• WHAT THE TASK REQUIRES:
For each line in the data below that has the word "target", copy that line.

BEGIN AVAILABLE DATA

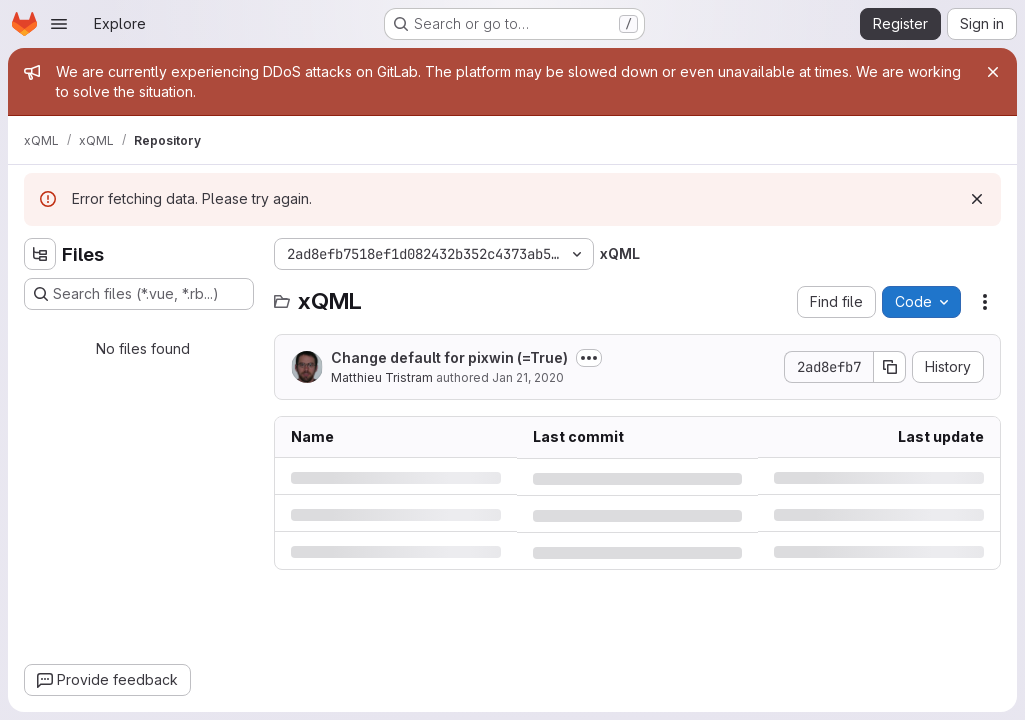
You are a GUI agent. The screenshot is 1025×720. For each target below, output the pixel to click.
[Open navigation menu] (59, 24)
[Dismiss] (977, 199)
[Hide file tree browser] (40, 254)
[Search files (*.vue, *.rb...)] (139, 294)
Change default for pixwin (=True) (449, 357)
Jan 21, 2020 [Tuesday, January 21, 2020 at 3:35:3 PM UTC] (528, 377)
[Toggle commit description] (589, 358)
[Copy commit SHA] (890, 367)
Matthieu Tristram (382, 377)
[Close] (993, 72)
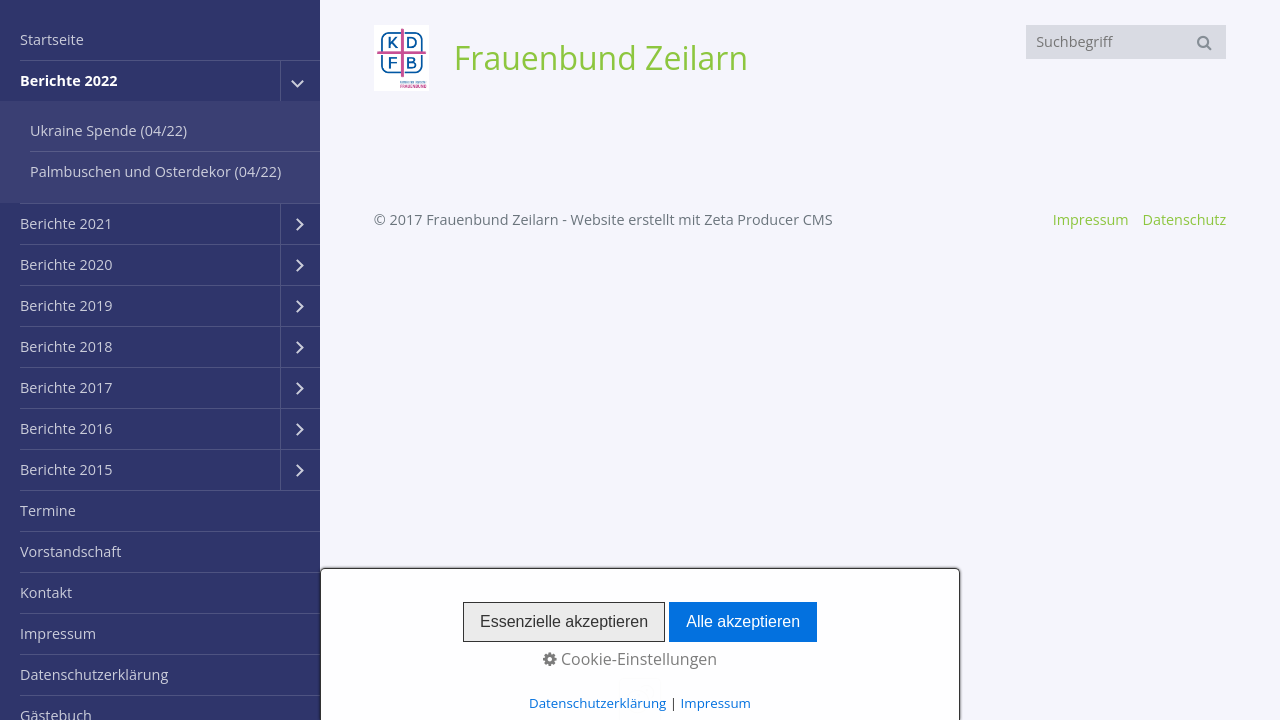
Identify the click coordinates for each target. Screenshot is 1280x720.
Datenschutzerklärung (94, 674)
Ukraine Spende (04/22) (108, 130)
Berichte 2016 (66, 428)
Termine (48, 510)
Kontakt (46, 592)
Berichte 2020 (66, 264)
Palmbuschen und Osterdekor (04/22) (155, 171)
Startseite (52, 39)
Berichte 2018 (66, 346)
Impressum (58, 633)
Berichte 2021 (66, 223)
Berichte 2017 (66, 387)
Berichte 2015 (66, 469)
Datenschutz (1184, 219)
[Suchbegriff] (1126, 42)
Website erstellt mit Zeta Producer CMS (702, 219)
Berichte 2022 (68, 80)
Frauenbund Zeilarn (601, 57)
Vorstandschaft (70, 551)
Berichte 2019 (66, 305)
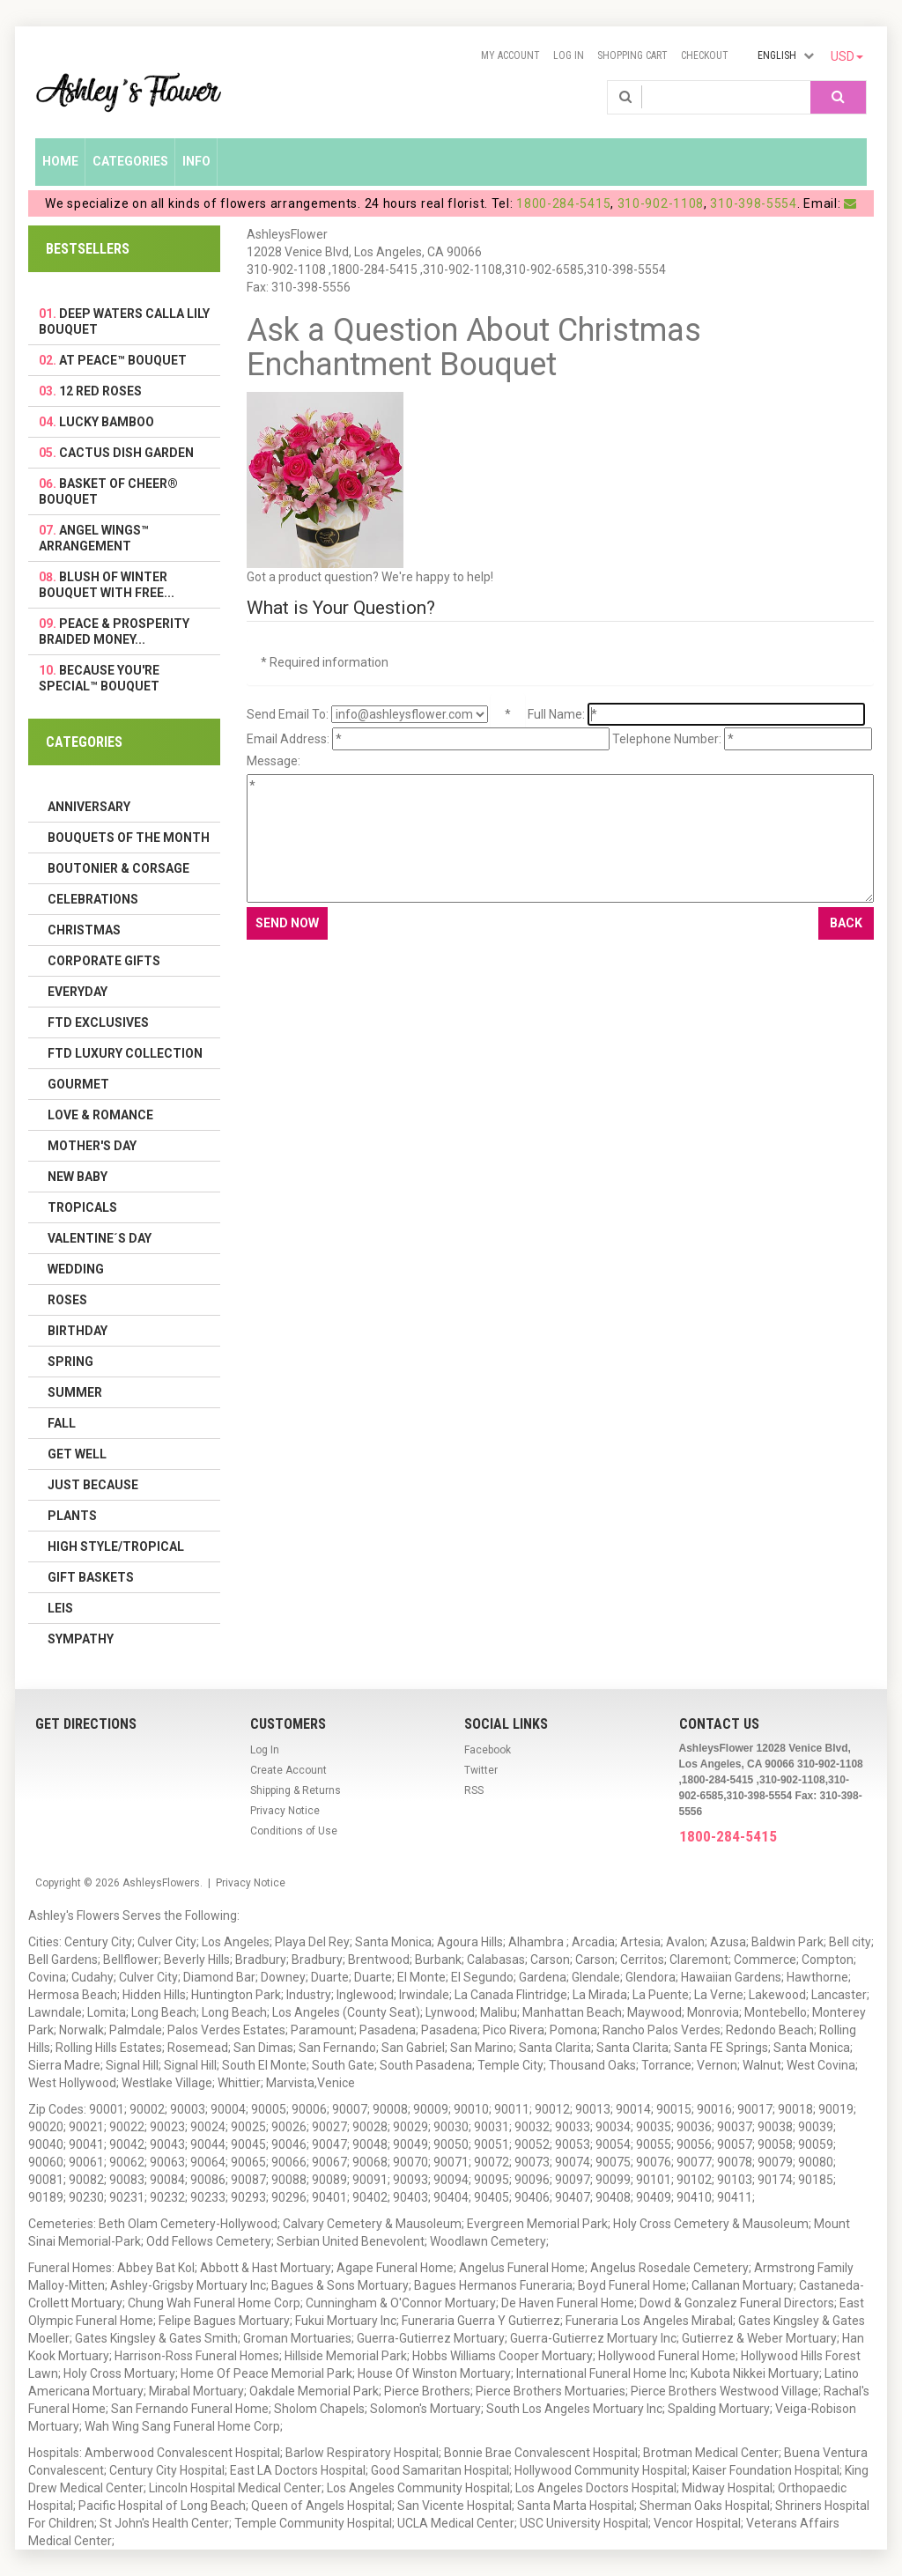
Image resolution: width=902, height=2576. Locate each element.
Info (196, 161)
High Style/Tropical (116, 1546)
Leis (60, 1608)
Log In (568, 55)
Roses (67, 1300)
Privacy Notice (285, 1811)
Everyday (77, 992)
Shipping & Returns (295, 1790)
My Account (510, 55)
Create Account (288, 1770)
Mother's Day (92, 1146)
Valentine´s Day (100, 1238)
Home (60, 161)
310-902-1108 (660, 203)
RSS (474, 1790)
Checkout (704, 55)
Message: (273, 761)
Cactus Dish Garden (126, 453)
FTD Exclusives (98, 1022)
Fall (62, 1423)
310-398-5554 (753, 203)
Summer (75, 1392)
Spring (70, 1361)
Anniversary (89, 807)
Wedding (76, 1269)
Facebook (487, 1750)
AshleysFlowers (161, 1883)
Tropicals (82, 1207)
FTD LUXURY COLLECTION (125, 1053)
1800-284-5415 (563, 203)
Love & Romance (100, 1115)
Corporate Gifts (104, 961)
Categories (130, 161)
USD (847, 56)
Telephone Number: (666, 739)
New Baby (77, 1177)
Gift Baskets (91, 1577)
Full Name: (556, 714)
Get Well (77, 1454)
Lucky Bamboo (106, 422)
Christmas (84, 930)
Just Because (93, 1485)
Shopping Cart (632, 55)
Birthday (77, 1331)
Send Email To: (288, 714)
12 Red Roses (100, 391)
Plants (72, 1516)
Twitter (481, 1770)
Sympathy (81, 1639)
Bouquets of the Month (129, 837)
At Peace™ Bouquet (123, 360)
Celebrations (93, 899)
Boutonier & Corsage (118, 868)
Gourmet (78, 1084)
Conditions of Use (293, 1831)
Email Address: (288, 739)
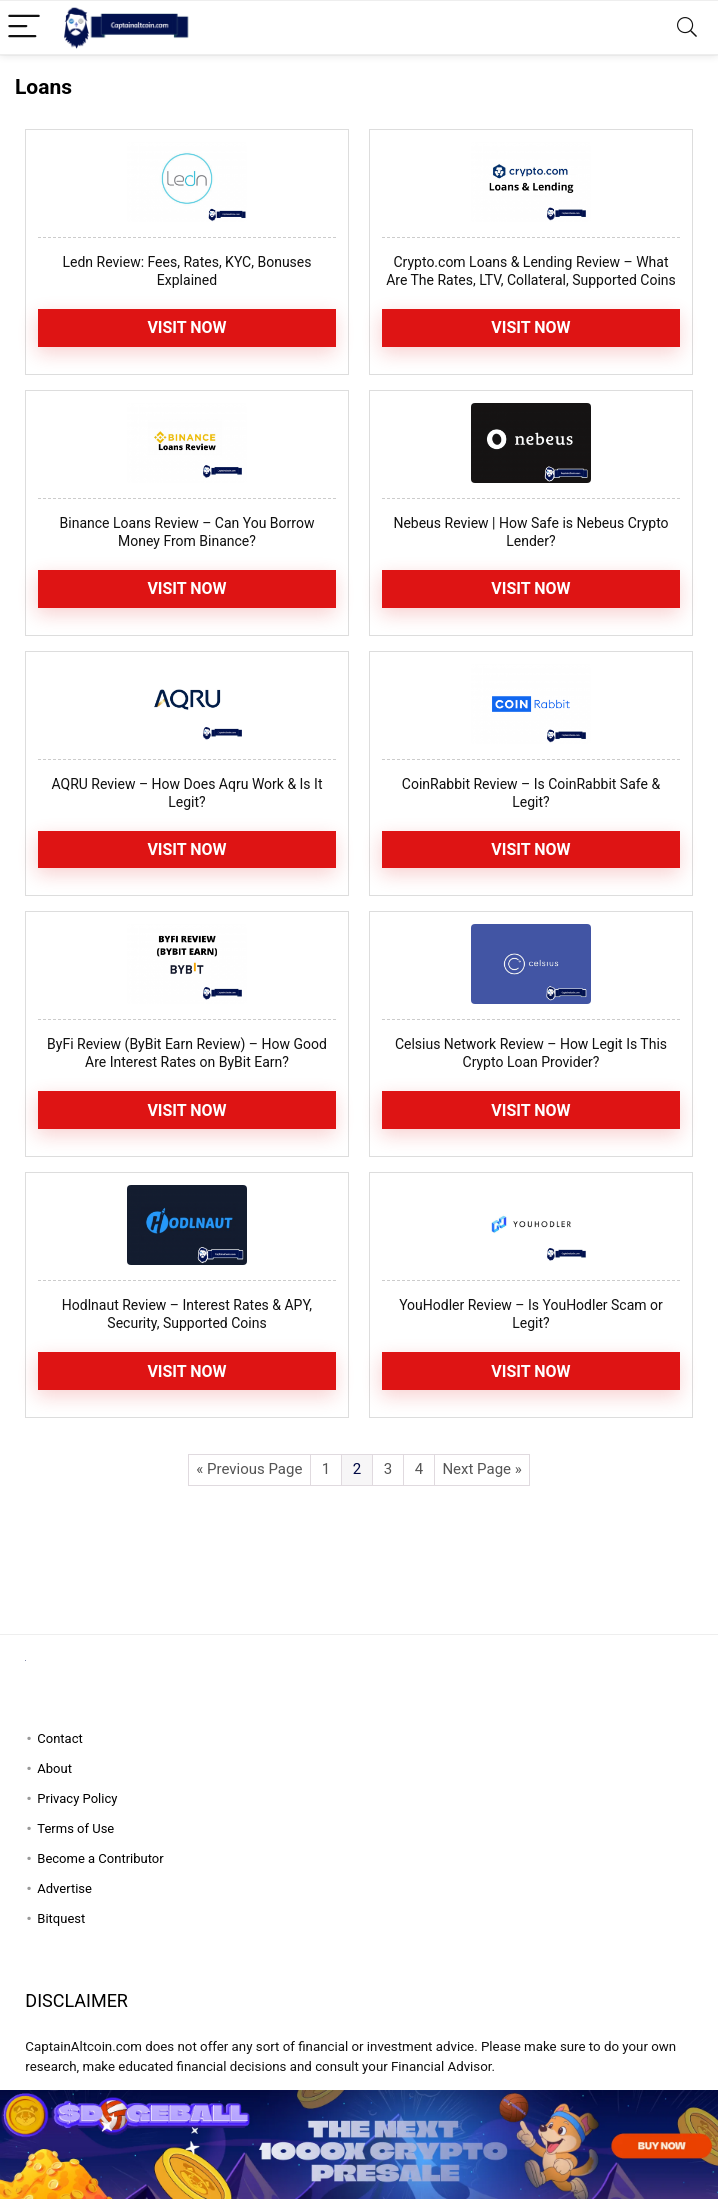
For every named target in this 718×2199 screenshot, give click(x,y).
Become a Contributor (100, 1858)
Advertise (64, 1888)
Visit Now (186, 327)
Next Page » (481, 1469)
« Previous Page (249, 1469)
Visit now (530, 588)
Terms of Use (75, 1828)
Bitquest (61, 1918)
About (54, 1768)
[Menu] (24, 27)
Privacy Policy (77, 1798)
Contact (59, 1738)
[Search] (687, 27)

END AVAILABLE DATA

• OUTPUT OF THE TASK:
You are a GUI agent. The screenshot is 1025×720. For each target below, output the pixel to click.
Identify the click coordinates for each target. Screenshot is 1280x720.
For every named target in this 718×2199 screenshot, give click(x,y).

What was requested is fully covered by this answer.